Saturday, April 3, 2010

Homemade Yogurt

My roommate’s pretty cool. Aside from baking her own bread weekly, overseeing a Penn Garden, playing fiddle in her off hours, and knitting away killer glittens, she also makes her own yogurt. Though she says she has yet to perfect the method, she still has managed with success. This week I witnessed the yogurt making in action. The process is fairly straightforward though much depends on creating the ideal temperature and without such conditions, you can be left with a thinner yogurt than desired.

First, you have to heat the milk till bubbles form along the edges. If you have a thermometer, 185 degrees F is what you’re going for. Be sure not to heat it till boiling. The hope is that you want to kill whatever bacteria might compete with the yogurt cultures you will add.

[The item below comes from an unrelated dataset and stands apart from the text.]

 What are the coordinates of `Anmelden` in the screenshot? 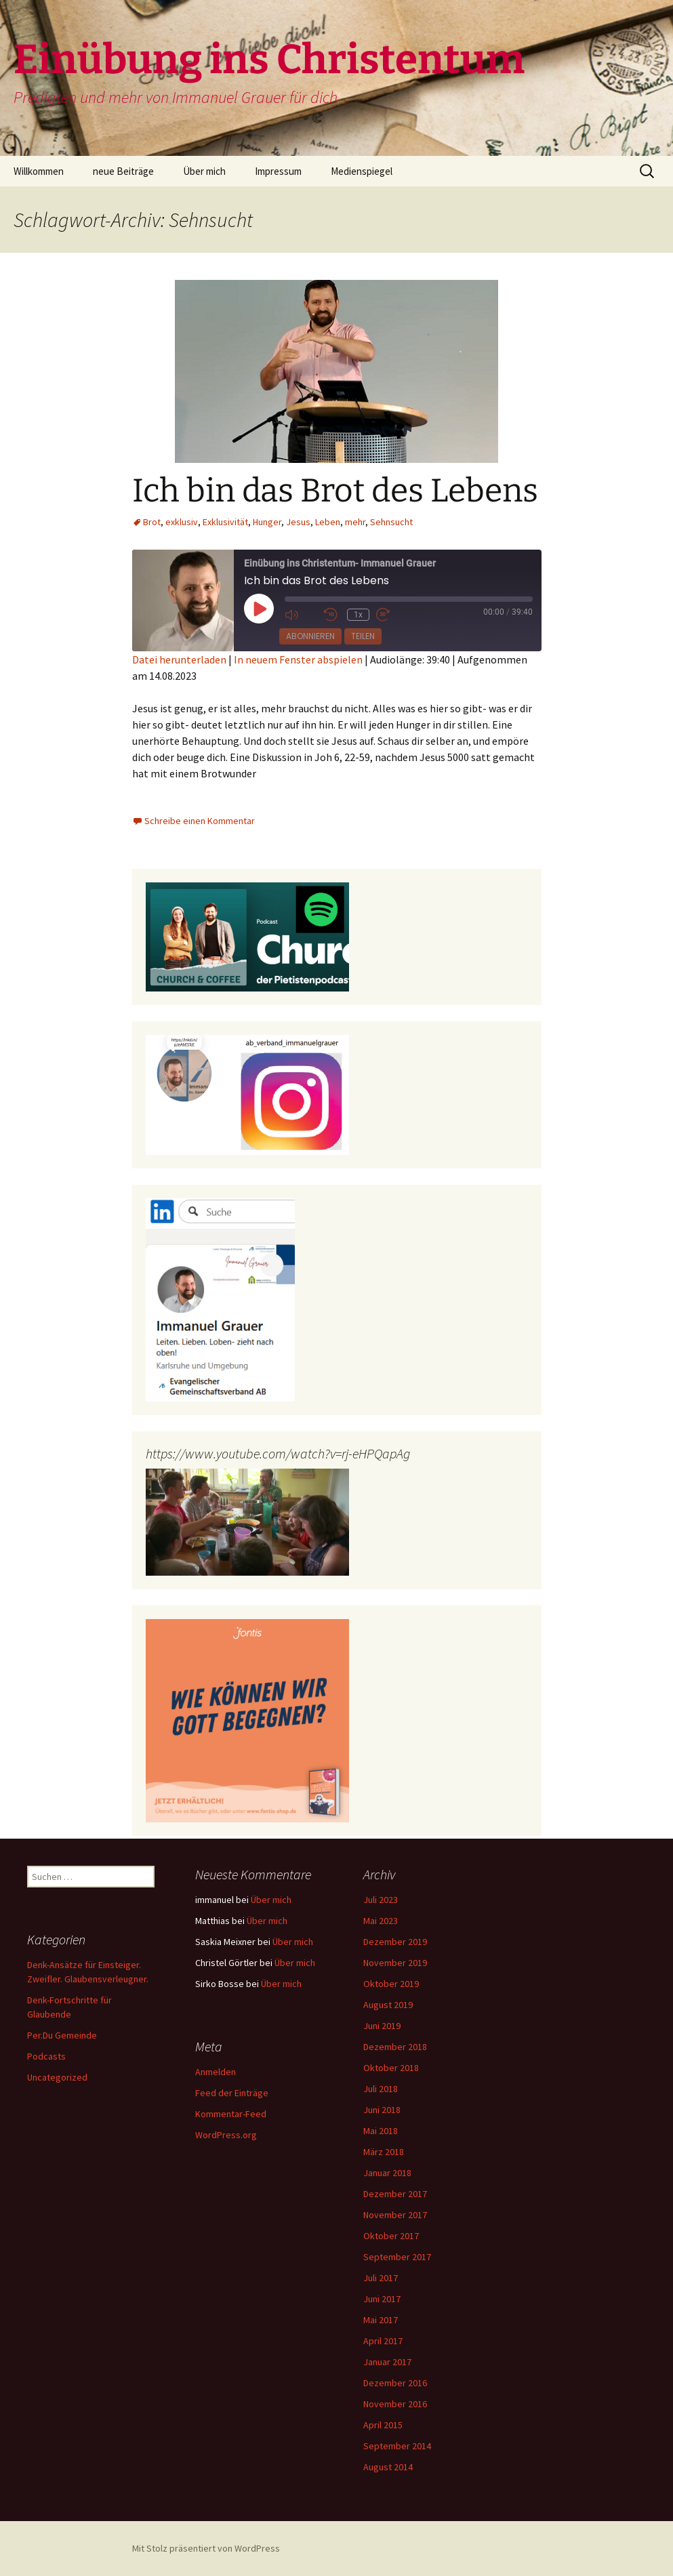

Then you let the milk cool, till you can hold your finger in for ten seconds comfortably. I made my poor roommate hold her finger longer than comfortable for this picture. You ideally want the temperature to be 100 degrees F so that it warms the cultures into a frenzy but not so hot that it kills them. You also want the yogurt to be at room temperature before adding it to the milk.

While this happens, you will also need to sterilize your jar. This can be done simply by putting it in a pot of boiling water. Be sure to sterilize the lid as well. Again, to keep competing bacteria out of the yogurt.

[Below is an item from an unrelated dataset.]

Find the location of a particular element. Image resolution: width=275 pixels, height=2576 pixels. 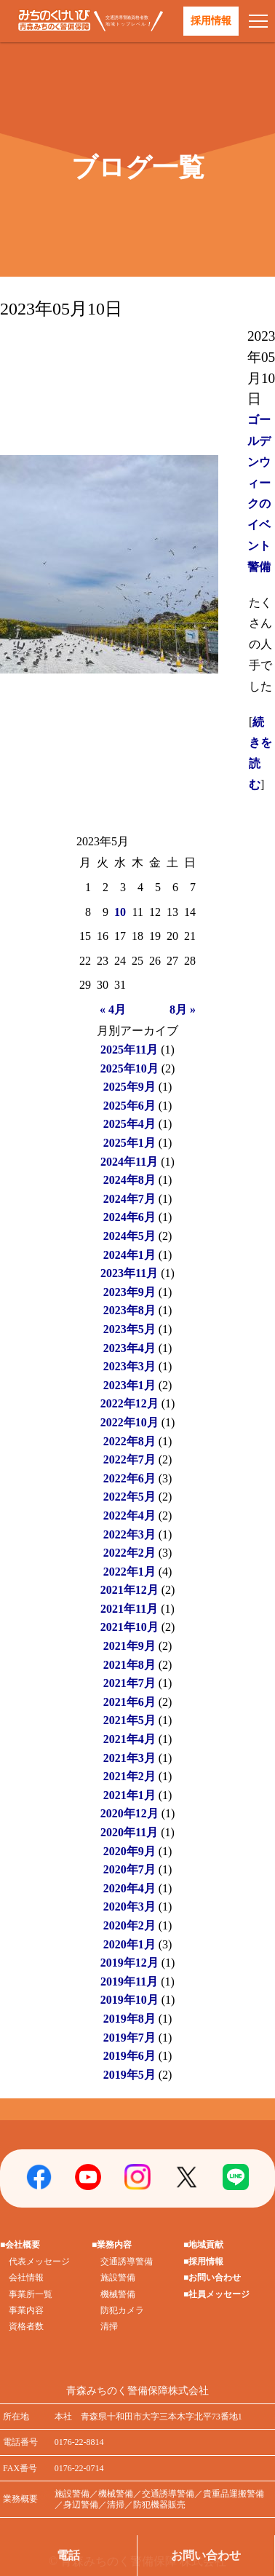 « 4月 is located at coordinates (113, 1009).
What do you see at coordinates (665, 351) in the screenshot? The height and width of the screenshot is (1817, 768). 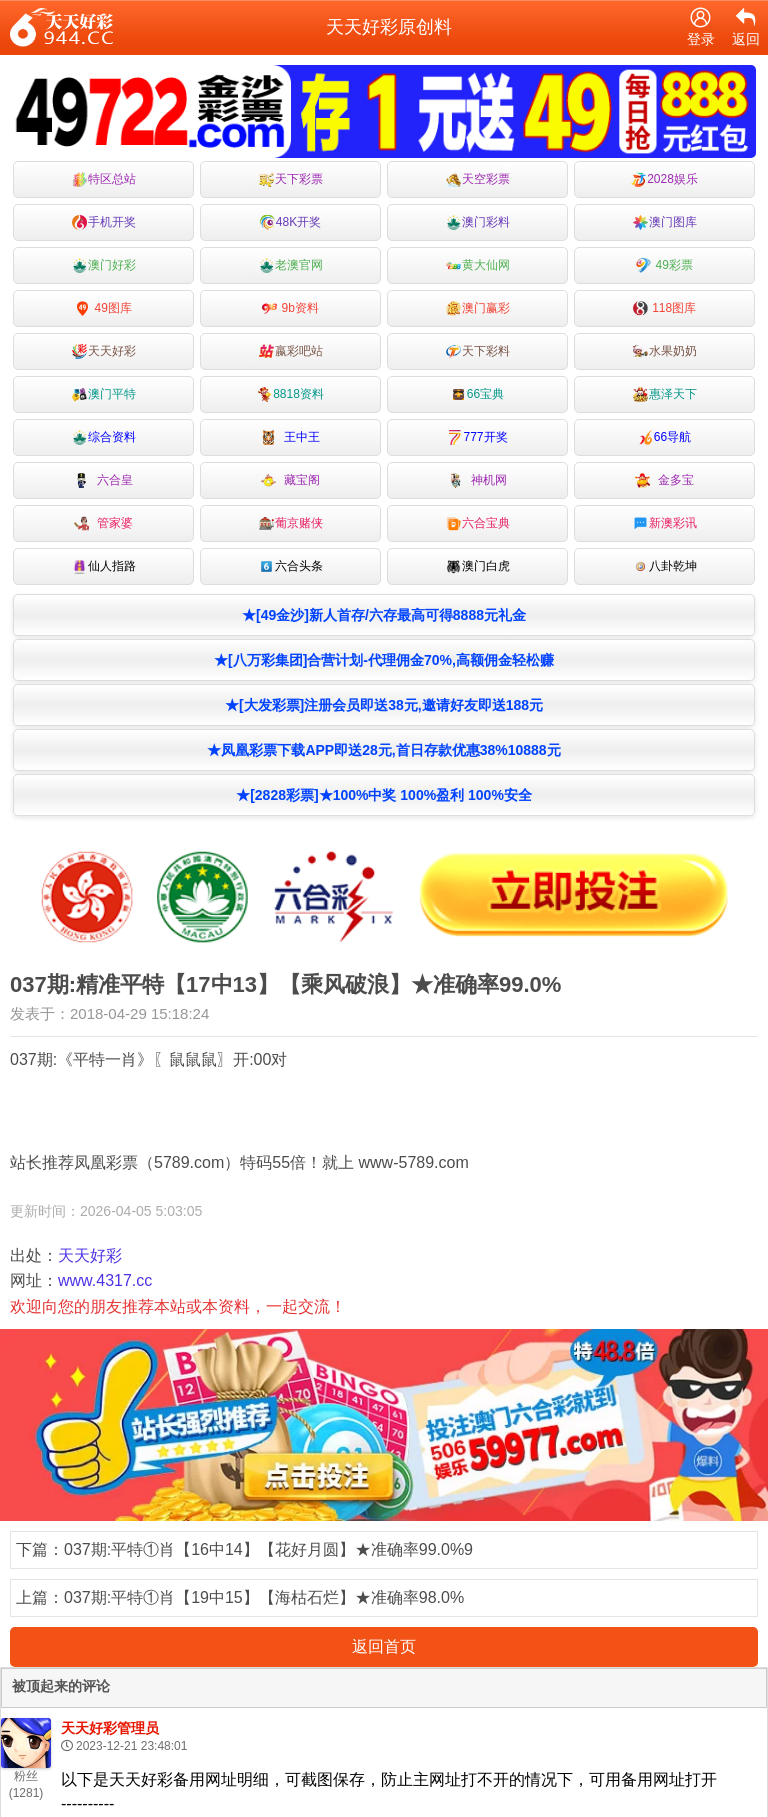 I see `水果奶奶` at bounding box center [665, 351].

Once the yogurt is stirred into the milk, pour the mixture into the sterilized jar.
Then, you’ll need to incubate it. See the below picture. Much winter wear was used to insulate the baby yogurt. Then put the snuggly wrapped yogurt into a pre-warmed, but not on, oven overnight. The yogurt should sit for at least eight hours. Ideally, after that time, it should have custard-like consistency with a green film on top. I read that the longer you let the yogurt sit, the thicker the yogurt will become.

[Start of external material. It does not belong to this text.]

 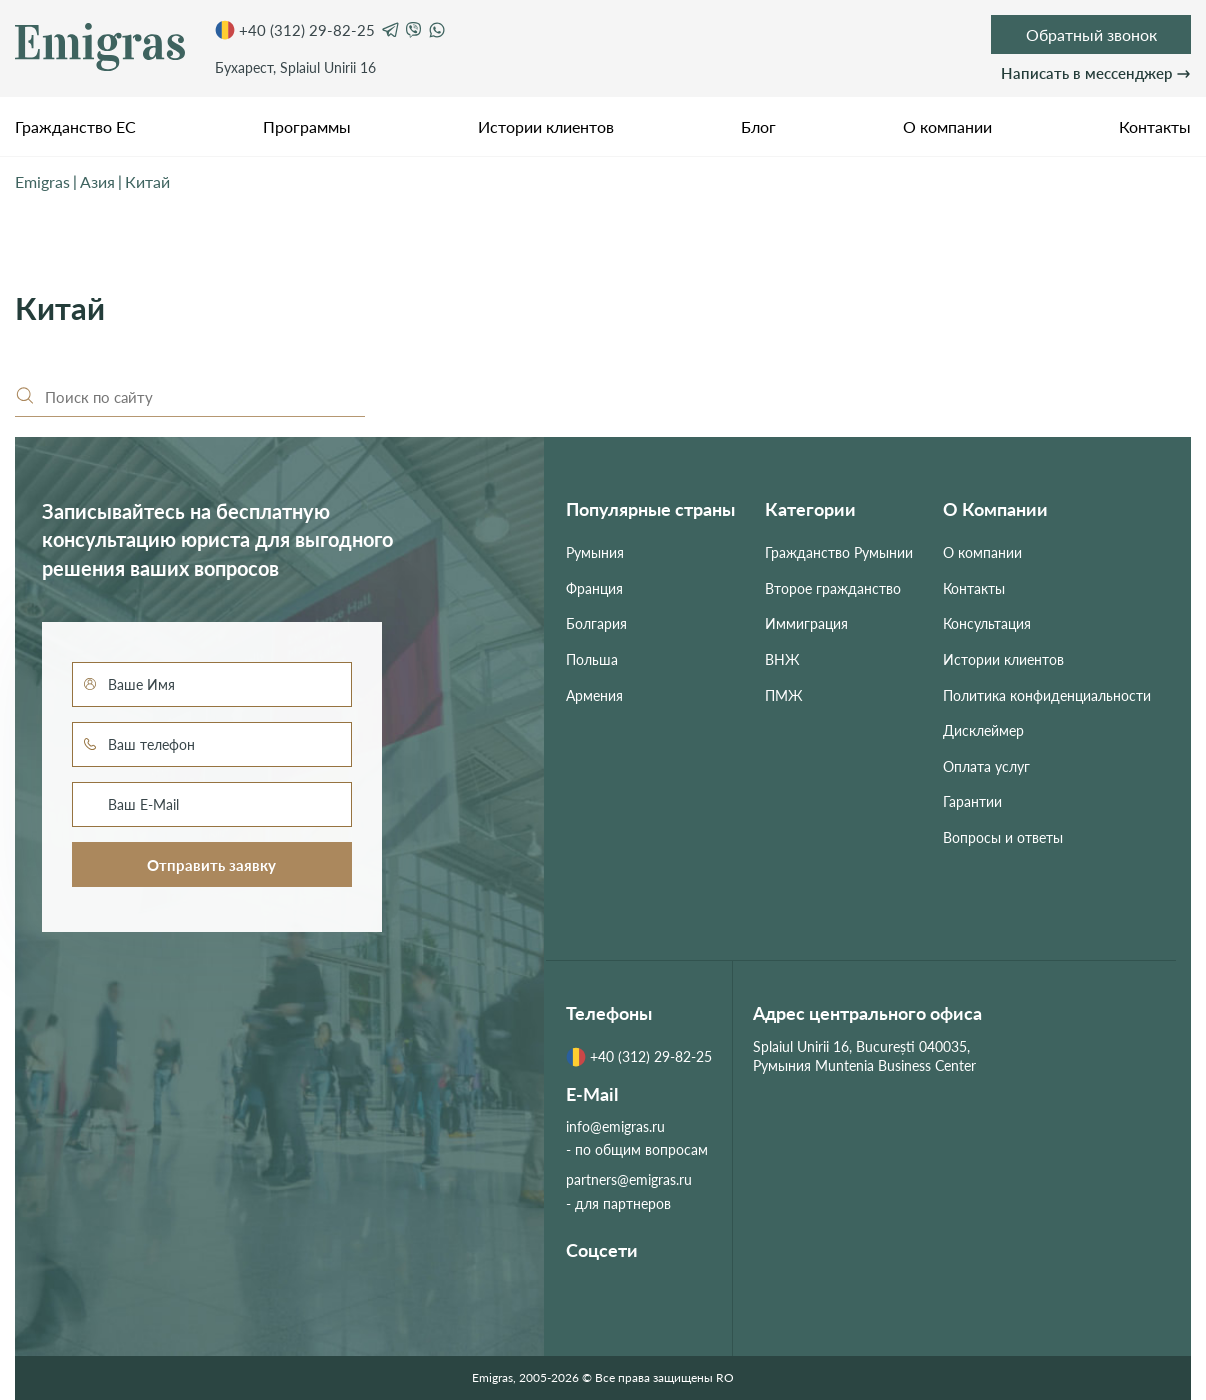 What do you see at coordinates (806, 623) in the screenshot?
I see `Иммиграция` at bounding box center [806, 623].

Once your yogurt has reached its desired consistency, put in the fridge to chill before serving. It should keep in the refrigerator for 1-2 weeks.

My roommate wasn’t thrilled with the results.
The yogurt was thin, runny and some bits had clumped. But the taste was definitely there and could be happily enjoyed in a yogurt smoothie.

My roommate advises leaving the yogurt to warm longer than she had for a better texture.

But all in all, homemade yogurt was made and that's pretty cool.